Unicode
Unicode is a system that assigns numeric codes to writing systems from all over the world.
This page compiles some facts about Unicode that Toaqists may find useful to know.
Unicode vs. UTF-8
Unicode, the standard, dictates (for example) that the character ꝡ is represented by the number 42849, or A761 in hexadecimal.
These "codepoint numbers" are usually written as U+ followed by the hexadecimal number: U+A761.
UTF-8, an encoding, dictates how to encode that number across bytes in a file: it says U+A761 is ea 9d a1
.
There are other encodings of Unicode, but they are not as commonly used. For example, in UTF-16, the encoding of U+A761 is simply a7 61
.
Combining characters and normalization
A letter with a diacritic like é can be represented as a precomposed form (é
U+00E9 latin small letter e with acute) or as a sequence of a base letter and combining characters (e
U+0065 latin small letter e and ◌́
U+0301 combining acute accent).
Unicode text may be normalized to smooth over these differences: either by precomposing everything as much as possible (normalization form C or NFC) or by decomposing everything into combining characters (normalization form D or NFD).

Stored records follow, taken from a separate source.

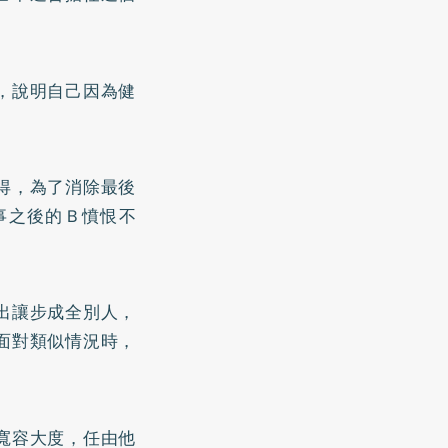
，說明自己因為健
得，為了消除最後
事之後的Ｂ憤恨不
出讓步成全別人，
面對類似情況時，
寬容大度，任由他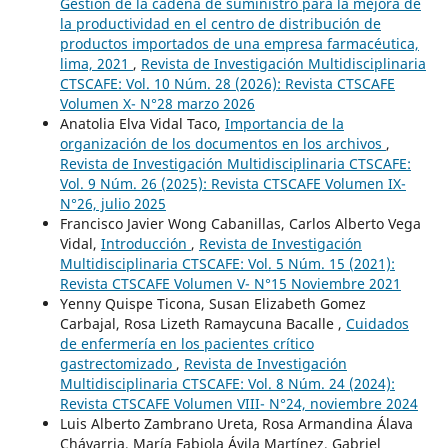
Gestión de la cadena de suministro para la mejora de
la productividad en el centro de distribución de
productos importados de una empresa farmacéutica,
lima, 2021
,
Revista de Investigación Multidisciplinaria
CTSCAFE: Vol. 10 Núm. 28 (2026): Revista CTSCAFE
Volumen X- N°28 marzo 2026
Anatolia Elva Vidal Taco,
Importancia de la
organización de los documentos en los archivos
,
Revista de Investigación Multidisciplinaria CTSCAFE:
Vol. 9 Núm. 26 (2025): Revista CTSCAFE Volumen IX-
N°26, julio 2025
Francisco Javier Wong Cabanillas, Carlos Alberto Vega
Vidal,
Introducción
,
Revista de Investigación
Multidisciplinaria CTSCAFE: Vol. 5 Núm. 15 (2021):
Revista CTSCAFE Volumen V- N°15 Noviembre 2021
Yenny Quispe Ticona, Susan Elizabeth Gomez
Carbajal, Rosa Lizeth Ramaycuna Bacalle ,
Cuidados
de enfermería en los pacientes crítico
gastrectomizado
,
Revista de Investigación
Multidisciplinaria CTSCAFE: Vol. 8 Núm. 24 (2024):
Revista CTSCAFE Volumen VIII- N°24, noviembre 2024
Luis Alberto Zambrano Ureta, Rosa Armandina Álava
Chávarria, María Fabiola Ávila Martínez, Gabriel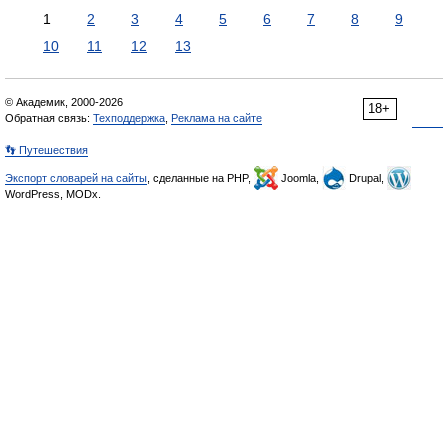
1
2
3
4
5
6
7
8
9
10
11
12
13
© Академик, 2000-2026
18+
Обратная связь:
Техподдержка
,
Реклама на сайте
👣 Путешествия
Экспорт словарей на сайты
, сделанные на PHP,
Joomla,
Drupal,
WordPress, MODx.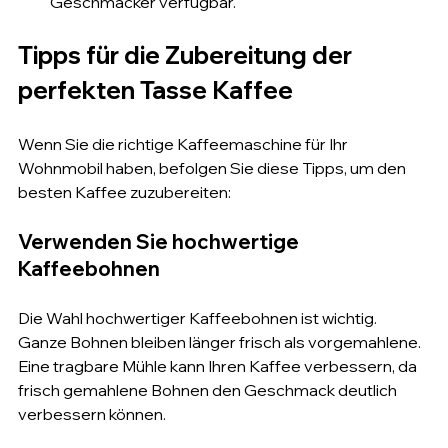
Geschmäcker verfügbar.
Tipps für die Zubereitung der 
perfekten Tasse Kaffee
Wenn Sie die richtige Kaffeemaschine für Ihr 
Wohnmobil haben, befolgen Sie diese Tipps, um den 
besten Kaffee zuzubereiten:
Verwenden Sie hochwertige 
Kaffeebohnen
Die Wahl hochwertiger Kaffeebohnen ist wichtig. 
Ganze Bohnen bleiben länger frisch als vorgemahlene. 
Eine tragbare Mühle kann Ihren Kaffee verbessern, da 
frisch gemahlene Bohnen den Geschmack deutlich 
verbessern können.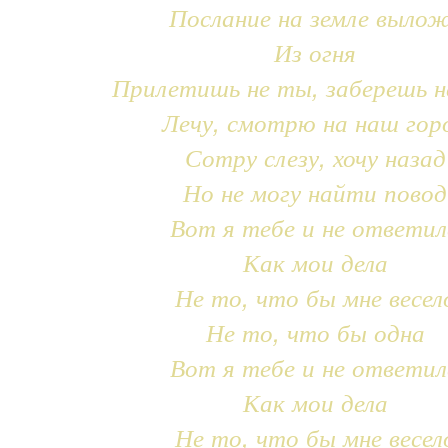
Послание на земле выло
Из огня
Прилетишь не ты, заберешь н
Лечу, смотрю на наш гор
Сотру слезу, хочу назад
Но не могу найти повод
Вот я тебе и не ответил
Как мои дела
Не то, что бы мне весел
Не то, что бы одна
Вот я тебе и не ответил
Как мои дела
Не то, что бы мне весел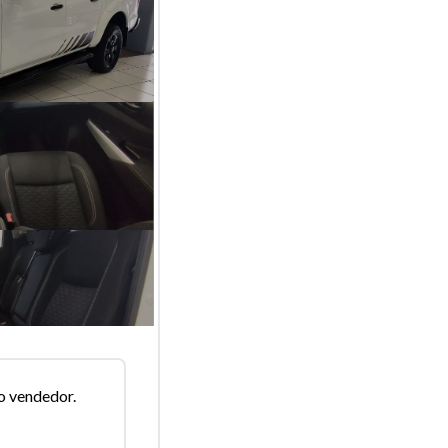
o vendedor.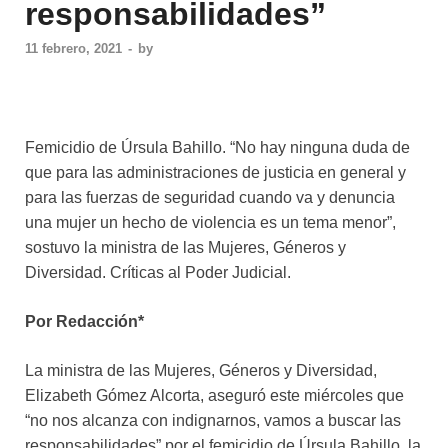
responsabilidades”
11 febrero, 2021
-
by
Femicidio de Úrsula Bahillo. “No hay ninguna duda de
que para las administraciones de justicia en general y
para las fuerzas de seguridad cuando va y denuncia
una mujer un hecho de violencia es un tema menor”,
sostuvo la ministra de las Mujeres, Géneros y
Diversidad. Críticas al Poder Judicial.
Por Redacción*
La ministra de las Mujeres, Géneros y Diversidad,
Elizabeth Gómez Alcorta, aseguró este miércoles que
“no nos alcanza con indignarnos, vamos a buscar las
responsabilidades” por el femicidio de Úrsula Bahillo, la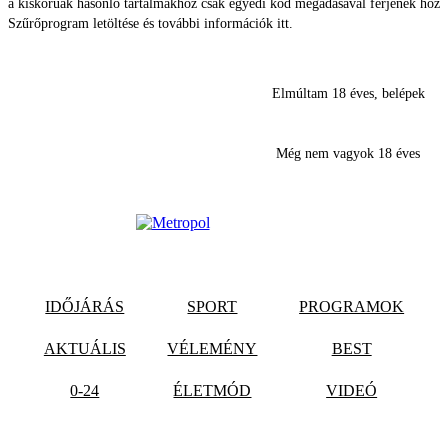
a kiskorúak hasonló tartalmakhoz csak egyedi kód megadásával férjenek hozz
Szűrőprogram letöltése és további információk itt.
Elmúltam 18 éves, belépek
Még nem vagyok 18 éves
IDŐJÁRÁS
SPORT
PROGRAMOK
AKTUÁLIS
VÉLEMÉNY
BEST
0-24
ÉLETMÓD
VIDEÓ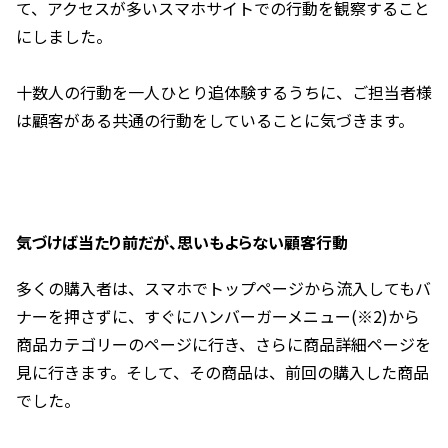
て、アクセスが多いスマホサイトでの行動を観察すること
にしました。
十数人の行動を一人ひとり追体験するうちに、ご担当者様
は顧客がある共通の行動をしていることに気づきます。
気づけば当たり前だが、思いもよらない顧客行動
多くの購入者は、スマホでトップページから流入してもバ
ナーを押さずに、すぐにハンバーガーメニュー(※2)から
商品カテゴリーのページに行き、さらに商品詳細ページを
見に行きます。そして、その商品は、前回の購入した商品
でした。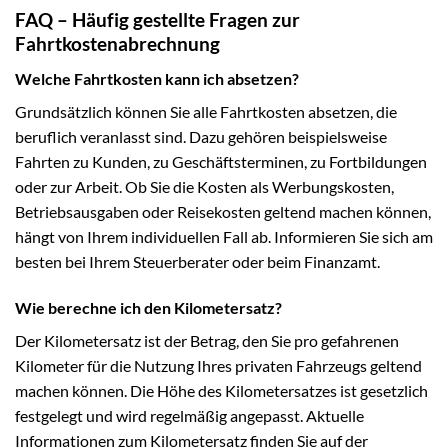
FAQ – Häufig gestellte Fragen zur
Fahrtkostenabrechnung
Welche Fahrtkosten kann ich absetzen?
Grundsätzlich können Sie alle Fahrtkosten absetzen, die
beruflich veranlasst sind. Dazu gehören beispielsweise
Fahrten zu Kunden, zu Geschäftsterminen, zu Fortbildungen
oder zur Arbeit. Ob Sie die Kosten als Werbungskosten,
Betriebsausgaben oder Reisekosten geltend machen können,
hängt von Ihrem individuellen Fall ab. Informieren Sie sich am
besten bei Ihrem Steuerberater oder beim Finanzamt.
Wie berechne ich den Kilometersatz?
Der Kilometersatz ist der Betrag, den Sie pro gefahrenen
Kilometer für die Nutzung Ihres privaten Fahrzeugs geltend
machen können. Die Höhe des Kilometersatzes ist gesetzlich
festgelegt und wird regelmäßig angepasst. Aktuelle
Informationen zum Kilometersatz finden Sie auf der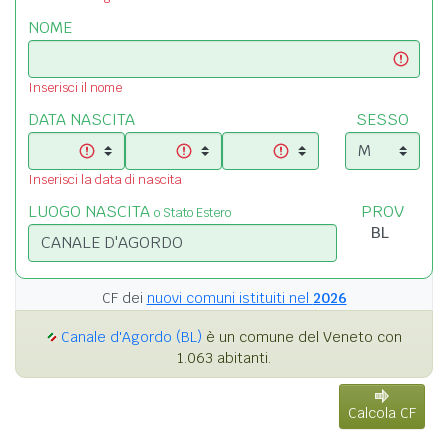
NOME
Inserisci il nome
DATA NASCITA
SESSO
Inserisci la data di nascita
LUOGO NASCITA
PROV
o Stato Estero
CF dei
nuovi comuni istituiti nel
2026
Canale d'Agordo (BL)
è un comune del Veneto con
1.063 abitanti.
Calcola CF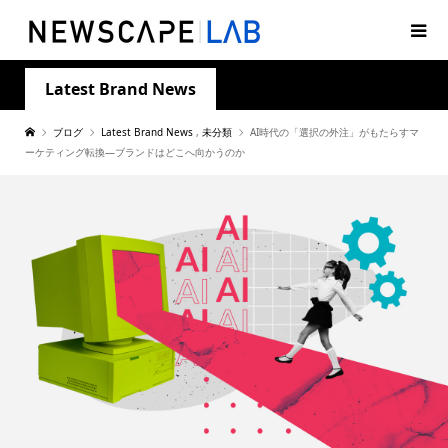
Latest Brand News
ブログ
Latest Brand News
,
未分類
AI時代の「選択の外注」がもたらすマ
ーケティング転換—ブランドはどこへ向かうのか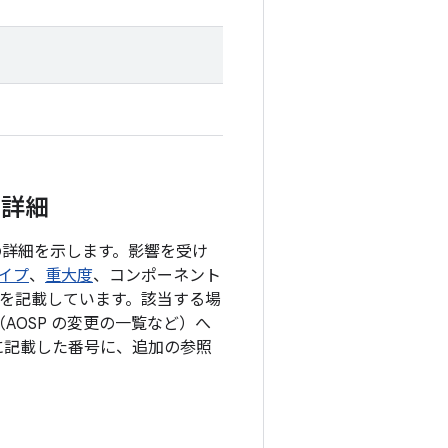
の詳細
目の詳細を示します。影響を受け
イプ
、
重大度
、コンポーネント
細を記載しています。該当する場
AOSP の変更の一覧など）へ
に記載した番号に、追加の参照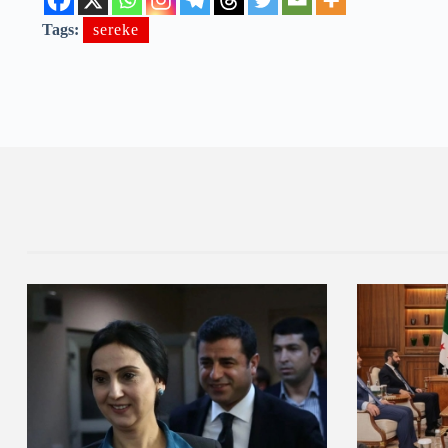
Tags:
sereke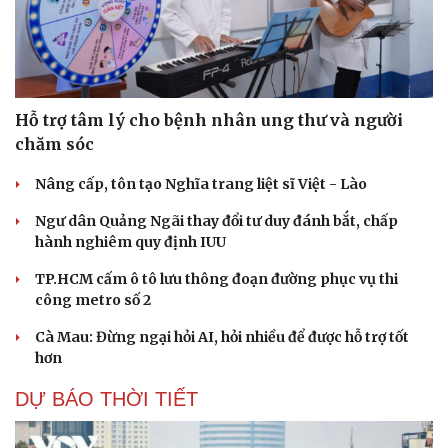
Hỗ trợ tâm lý cho bệnh nhân ung thư và người
chăm sóc
Nâng cấp, tôn tạo Nghĩa trang liệt sĩ Việt - Lào
Ngư dân Quảng Ngãi thay đổi tư duy đánh bắt, chấp
hành nghiêm quy định IUU
TP.HCM cấm ô tô lưu thông đoạn đường phục vụ thi
công metro số 2
Cà Mau: Đừng ngại hỏi AI, hỏi nhiều để được hỗ trợ tốt
hơn
DỰ BÁO THỜI TIẾT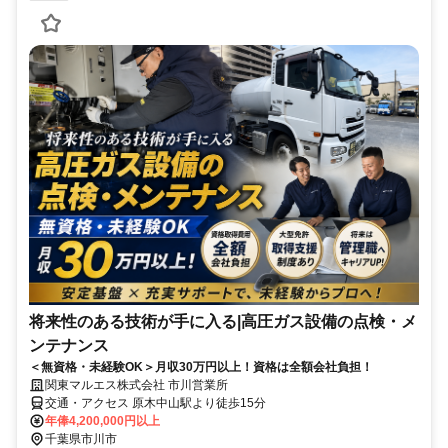
将来性のある技術が手に入る|高圧ガス設備の点検・メ
ンテナンス
＜無資格・未経験OK＞月収30万円以上！資格は全額会社負担！
関東マルエス株式会社 市川営業所
交通・アクセス 原木中山駅より徒歩15分
年俸4,200,000円以上
千葉県市川市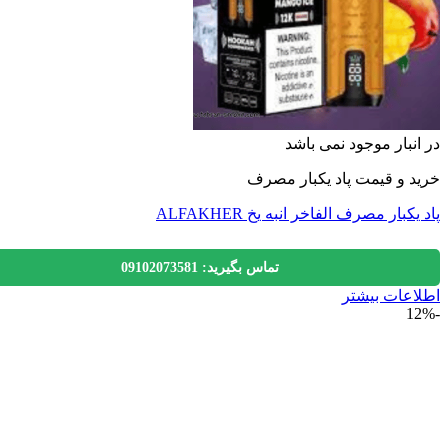
نبار موجود نمی باشد
 و قیمت پاد یکبار مصرف
کبار مصرف الفاخر انبه یخ ALFAKHER
تماس بگیرید: 09102073581
عات بیشتر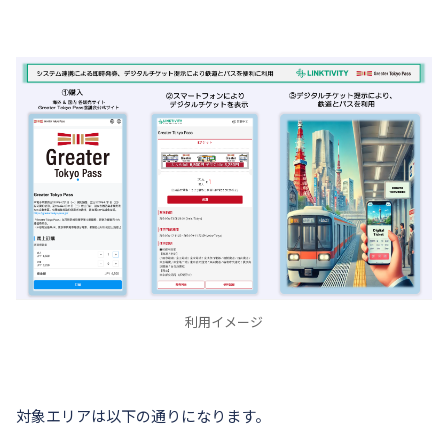
利用イメージ
対象エリアは以下の通りになります。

Normalization also pins down the order of combining characters. Underdots come before hats. The string é + underdot
has NFC ẹ + acute
and NFD e + underdot + acute
.
Dotless ı and normalization
The letter í decomposes into i + acute
, not ı + acute
. Placing diacritics on a dotless ı
may produce wrong-looking results. Compare:
Letter | NFC | NFD |
---|---|---|
ı | ı |
ı
|
î | î |
i + circumflex
|
ı̣ | ı + underdot |
ı + underdot
|
ị̂ | ị + circumflex |
i + underdot + circumflex
|
Precomposed tone–underdot combos
Not all Toaq tone–underdot combos have precomposed characters. This table shows precomposed characters in green and NFC forms in red:
a | ạ | ạ́ | ạ̈ | ậ |
---|---|---|---|---|
u | ụ | ụ́ | ụ̈ | ụ̂ |
ı | ı̣ | ị́ | ị̈ | ị̂ |
o | ọ | ọ́ | ọ̈ | ộ |
e | ẹ | ẹ́ | ẹ̈ | ệ |
Paradoxically, depending on the font and operating system, the "abnormal" forms (like é + underdot
) may show up more correctly. They are demonstrated in the table below:
a | ạ | ạ́ | ạ̈ | ậ |
---|---|---|---|---|
u | ụ | ụ́ | ụ̈ | ụ̂ |
ı | ı̣ | ị́ | ị̈ | ị̂ |
o | ọ | ọ́ | ọ̈ | ộ |
e | ẹ | ẹ́ | ẹ̈ | ệ |
(MediaWiki normalizes page contents, meaning that the above table has had to use HTML entities to get the desired effect (e.g. ị́
for ị́). Template:T will do this for you.)